■ TASK STATEMENT ■
Show all lines of the entries in which the word "screenshot" is found.

----

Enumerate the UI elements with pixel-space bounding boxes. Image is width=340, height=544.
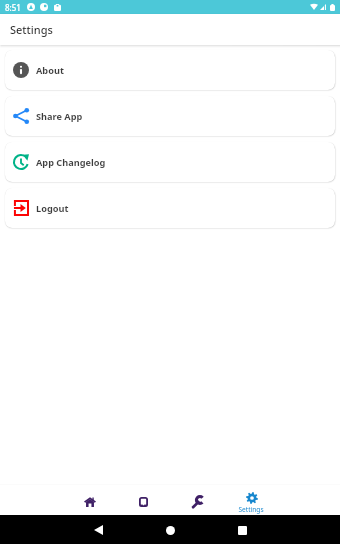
button[interactable]: Share App xyxy=(5,96,335,136)
staticText: Share App xyxy=(36,110,83,123)
staticText: Settings xyxy=(10,22,53,37)
staticText: Settings xyxy=(238,505,264,514)
button[interactable]: Home xyxy=(161,521,179,539)
button[interactable]: Recent apps xyxy=(233,521,251,539)
button[interactable]: Logout xyxy=(5,188,335,228)
button[interactable]: Tools xyxy=(170,484,224,515)
button[interactable]: About xyxy=(5,50,335,90)
staticText: About xyxy=(36,64,64,77)
button[interactable]: Home xyxy=(62,484,116,515)
button[interactable]: Back xyxy=(89,521,107,539)
button[interactable]: Settings xyxy=(224,484,278,515)
staticText: Logout xyxy=(36,202,69,215)
button[interactable]: App Changelog xyxy=(5,142,335,182)
staticText: App Changelog xyxy=(36,156,106,169)
staticText: 8:51 xyxy=(5,2,21,13)
button[interactable]: Devices xyxy=(116,484,170,515)
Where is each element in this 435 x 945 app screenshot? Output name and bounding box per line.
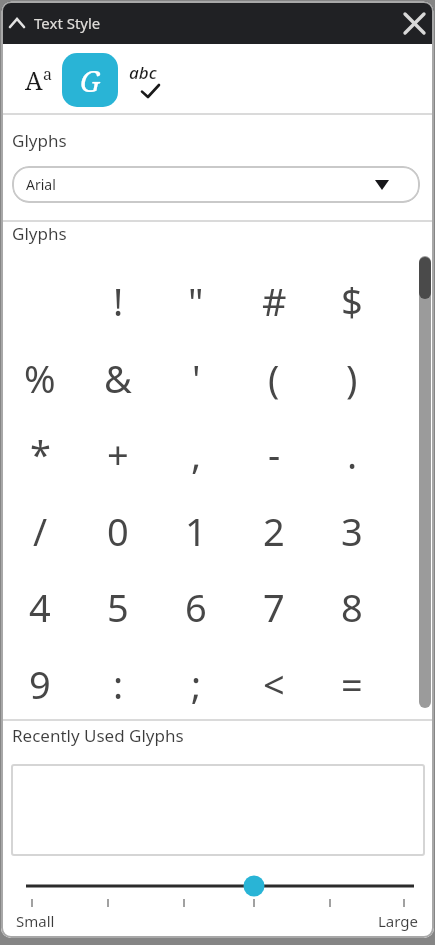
staticText: 4 (29, 581, 51, 633)
button[interactable]: ( (235, 340, 313, 416)
button[interactable] (399, 8, 429, 38)
staticText: 3 (341, 505, 363, 557)
button[interactable]: # (235, 263, 313, 339)
button[interactable]: 7 (235, 569, 313, 645)
staticText: Arial (26, 175, 56, 194)
button[interactable] (1, 263, 79, 339)
button[interactable]: 5 (79, 569, 157, 645)
button[interactable]: ) (313, 340, 391, 416)
button[interactable]: 1 (157, 493, 235, 569)
button[interactable]: ! (79, 263, 157, 339)
button[interactable]: 6 (157, 569, 235, 645)
button[interactable]: " (157, 263, 235, 339)
staticText: 6 (185, 581, 207, 633)
button[interactable] (5, 13, 29, 33)
staticText: Small (16, 911, 55, 931)
button[interactable]: ' (157, 340, 235, 416)
staticText: % (24, 352, 56, 404)
staticText: # (262, 275, 287, 327)
staticText: + (107, 428, 129, 480)
staticText: 2 (263, 505, 285, 557)
staticText: Recently Used Glyphs (12, 724, 184, 747)
staticText: ' (192, 352, 201, 404)
staticText: A (25, 63, 43, 97)
button[interactable] (1, 861, 434, 913)
staticText: a (43, 63, 53, 85)
button[interactable]: % (1, 340, 79, 416)
staticText: Large (378, 911, 419, 931)
staticText: $ (341, 275, 363, 327)
button[interactable]: / (1, 493, 79, 569)
button[interactable]: : (79, 646, 157, 722)
staticText: * (30, 428, 51, 480)
button[interactable]: < (235, 646, 313, 722)
button[interactable]: $ (313, 263, 391, 339)
staticText: 8 (341, 581, 363, 633)
button[interactable]: + (79, 416, 157, 492)
staticText: / (33, 505, 48, 557)
staticText: 5 (107, 581, 129, 633)
button[interactable]: & (79, 340, 157, 416)
staticText: Glyphs (12, 129, 67, 152)
staticText: : (113, 658, 124, 710)
staticText: Glyphs (12, 222, 67, 245)
staticText: . (347, 428, 358, 480)
staticText: abc (129, 61, 157, 84)
staticText: ! (113, 275, 124, 327)
staticText: ) (346, 352, 358, 404)
staticText: ; (191, 658, 202, 710)
staticText: 0 (107, 505, 129, 557)
button[interactable]: 2 (235, 493, 313, 569)
button[interactable]: 0 (79, 493, 157, 569)
button[interactable]: = (313, 646, 391, 722)
button[interactable]: Arial (12, 166, 420, 203)
staticText: = (341, 658, 363, 710)
staticText: 1 (185, 505, 207, 557)
button[interactable]: 3 (313, 493, 391, 569)
button[interactable]: 8 (313, 569, 391, 645)
button[interactable]: 4 (1, 569, 79, 645)
button[interactable]: . (313, 416, 391, 492)
staticText: ( (268, 352, 280, 404)
button[interactable]: - (235, 416, 313, 492)
button[interactable]: A (19, 59, 59, 101)
staticText: - (268, 428, 281, 480)
button[interactable]: ; (157, 646, 235, 722)
staticText: , (191, 428, 202, 480)
button[interactable]: abc (125, 59, 167, 101)
staticText: Text Style (34, 13, 101, 33)
button[interactable]: , (157, 416, 235, 492)
button[interactable]: * (1, 416, 79, 492)
button[interactable]: G (62, 53, 118, 107)
staticText: < (263, 658, 285, 710)
staticText: " (188, 275, 204, 327)
staticText: 7 (263, 581, 285, 633)
staticText: G (80, 61, 101, 100)
staticText: 9 (29, 658, 51, 710)
button[interactable]: 9 (1, 646, 79, 722)
staticText: & (104, 352, 132, 404)
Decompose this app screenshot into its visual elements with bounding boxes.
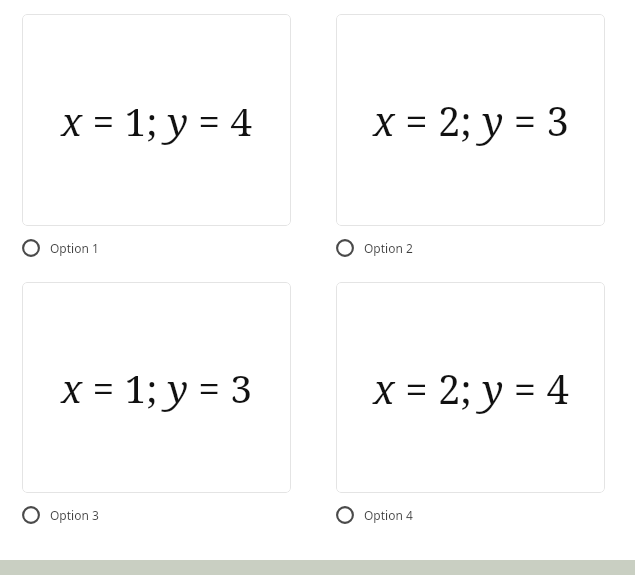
button[interactable]: Select Option 1 bbox=[22, 235, 99, 261]
button[interactable]: Select Option 2 bbox=[336, 235, 413, 261]
staticText: Option 3 bbox=[50, 507, 99, 523]
button[interactable]: Select Option 4 bbox=[336, 502, 413, 528]
other: Select Option 2 bbox=[336, 239, 354, 257]
other: Select Option 3 bbox=[22, 506, 40, 524]
staticText: Option 4 bbox=[364, 507, 413, 523]
button[interactable]: x = 2; y = 4 bbox=[336, 282, 605, 493]
button[interactable]: x = 1; y = 4 bbox=[22, 14, 291, 226]
button[interactable]: x = 1; y = 3 bbox=[22, 282, 291, 493]
staticText: Option 1 bbox=[50, 240, 99, 256]
button[interactable]: Select Option 3 bbox=[22, 502, 99, 528]
staticText: Option 2 bbox=[364, 240, 413, 256]
staticText: x = 1; y = 4 bbox=[61, 94, 252, 147]
staticText: x = 2; y = 3 bbox=[373, 93, 569, 147]
other: Select Option 4 bbox=[336, 506, 354, 524]
staticText: x = 1; y = 3 bbox=[61, 361, 252, 414]
other: Select Option 1 bbox=[22, 239, 40, 257]
button[interactable]: x = 2; y = 3 bbox=[336, 14, 605, 226]
staticText: x = 2; y = 4 bbox=[373, 361, 569, 415]
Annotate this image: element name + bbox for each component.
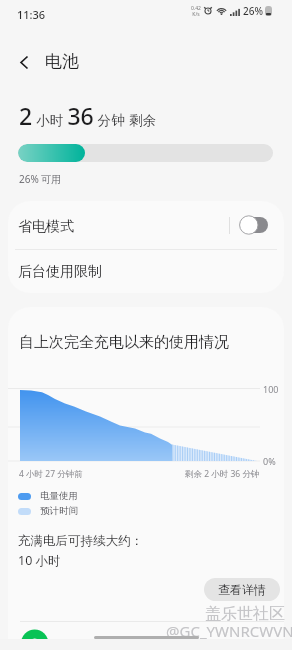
button[interactable]: 省电模式 — [8, 201, 284, 249]
staticText: 剩余 2 小时 36 分钟 — [185, 468, 260, 480]
staticText: 0% — [263, 455, 276, 467]
button[interactable]: Back — [9, 47, 39, 77]
staticText: @GC_YWNRCWVN — [166, 621, 292, 641]
staticText: 2 小时 36 分钟 剩余 — [19, 100, 157, 131]
button[interactable]: App battery usage — [8, 622, 284, 639]
staticText: 10 小时 — [18, 552, 61, 569]
button[interactable]: 后台使用限制 — [8, 250, 284, 293]
staticText: 预计时间 — [40, 505, 78, 517]
staticText: 0.42 K/s — [191, 5, 201, 18]
button[interactable]: 查看详情 — [204, 578, 280, 601]
button[interactable]: Power saving mode toggle — [240, 215, 268, 235]
staticText: 100 — [263, 383, 279, 395]
staticText: 电量使用 — [40, 490, 78, 502]
button[interactable]: 电量使用 — [18, 490, 78, 502]
staticText: 充满电后可持续大约： — [18, 533, 143, 549]
staticText: 4 小时 27 分钟前 — [19, 468, 83, 480]
button[interactable]: 预计时间 — [18, 505, 78, 517]
staticText: 电池 — [45, 51, 79, 72]
staticText: 盖乐世社区 — [205, 604, 285, 624]
staticText: 26% — [243, 4, 263, 18]
staticText: 26% 可用 — [19, 172, 62, 186]
staticText: 查看详情 — [218, 582, 266, 597]
staticText: 后台使用限制 — [18, 263, 102, 281]
staticText: 自上次完全充电以来的使用情况 — [19, 333, 229, 352]
staticText: 11:36 — [17, 7, 46, 22]
staticText: 省电模式 — [18, 218, 229, 236]
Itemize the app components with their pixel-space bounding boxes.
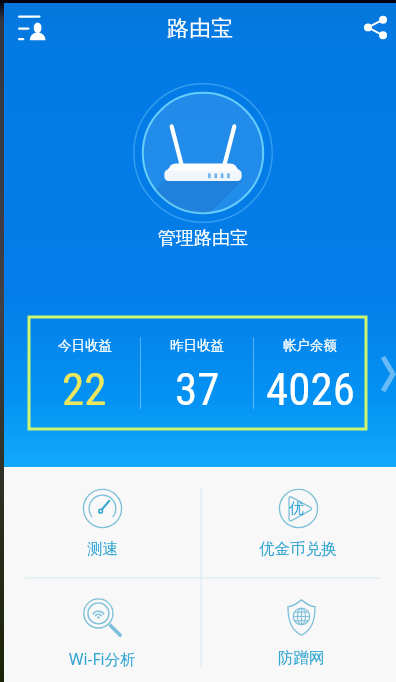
button[interactable] (133, 83, 273, 223)
staticText: 路由宝 (167, 15, 233, 43)
button[interactable]: Wi-Fi分析 (4, 583, 200, 682)
staticText: 昨日收益 (170, 337, 224, 354)
button[interactable]: Menu (6, 3, 54, 51)
staticText: 37 (175, 363, 220, 416)
staticText: 今日收益 (58, 337, 112, 354)
staticText: 管理路由宝 (158, 227, 248, 250)
button[interactable]: 优 (200, 467, 396, 579)
button[interactable]: 测速 (4, 467, 200, 579)
button[interactable]: Share (348, 3, 396, 51)
staticText: Wi-Fi分析 (69, 648, 136, 669)
staticText: 优金币兑换 (259, 539, 337, 559)
staticText: 测速 (87, 539, 118, 559)
staticText: 防蹭网 (278, 648, 325, 668)
staticText: 4026 (266, 363, 355, 416)
staticText: 帐户余额 (283, 337, 337, 354)
button[interactable]: 今日收益 (29, 317, 366, 429)
staticText: 22 (62, 363, 107, 416)
staticText: 优 (289, 499, 304, 518)
button[interactable]: 防蹭网 (203, 583, 396, 682)
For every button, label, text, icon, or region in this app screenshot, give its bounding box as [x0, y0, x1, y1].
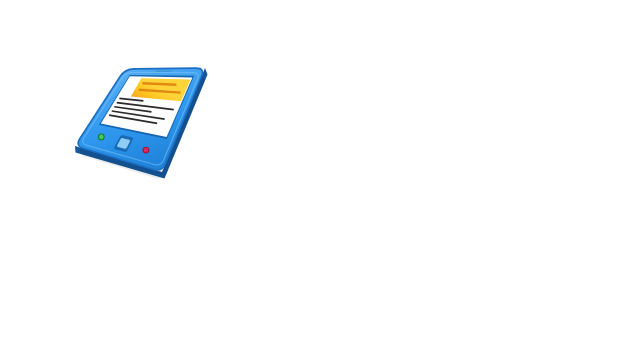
button[interactable]: Smartphone showing a message [0, 0, 640, 360]
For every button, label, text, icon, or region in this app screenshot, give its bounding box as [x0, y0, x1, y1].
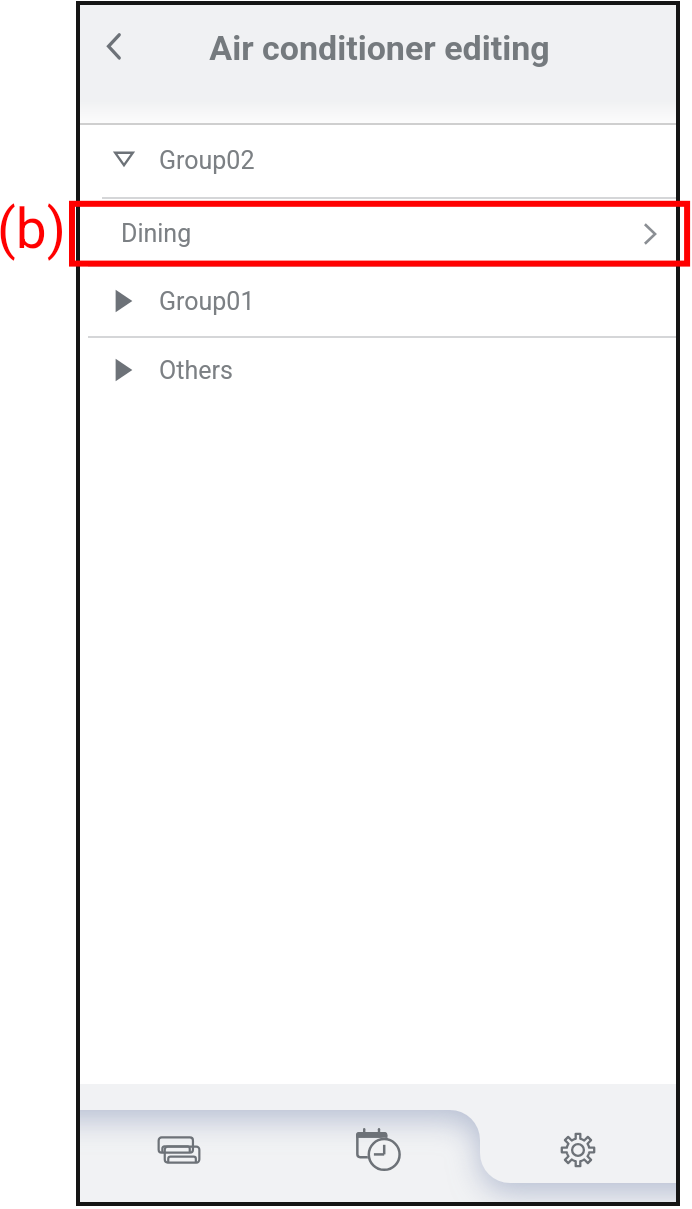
staticText: Dining: [121, 219, 192, 248]
button[interactable]: Back: [85, 12, 145, 72]
button[interactable]: Group01: [80, 267, 676, 336]
staticText: Group02: [159, 146, 255, 175]
button[interactable]: Air conditioner: [80, 1084, 278, 1202]
button[interactable]: Group02: [80, 123, 676, 197]
staticText: Others: [159, 356, 233, 385]
button[interactable]: Settings: [478, 1084, 676, 1202]
staticText: (b): [0, 197, 66, 261]
staticText: Air conditioner editing: [209, 28, 550, 68]
button[interactable]: Schedule: [278, 1084, 478, 1202]
staticText: Group01: [159, 287, 255, 316]
button[interactable]: Dining: [80, 199, 676, 265]
button[interactable]: Others: [80, 338, 676, 403]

----

■ ANSWER SECTION ■
Where is each element in this 435 x 945 app screenshot? Output name and bounding box per line.
Decompose this app screenshot into its visual elements with bounding boxes.
For every button, label, text, icon, or region in this app screenshot, give its bounding box as [x0, y0, x1, y1].
For every button, label, text, icon, or region in this app screenshot, give its bounding box as [x0, y0, x1, y1].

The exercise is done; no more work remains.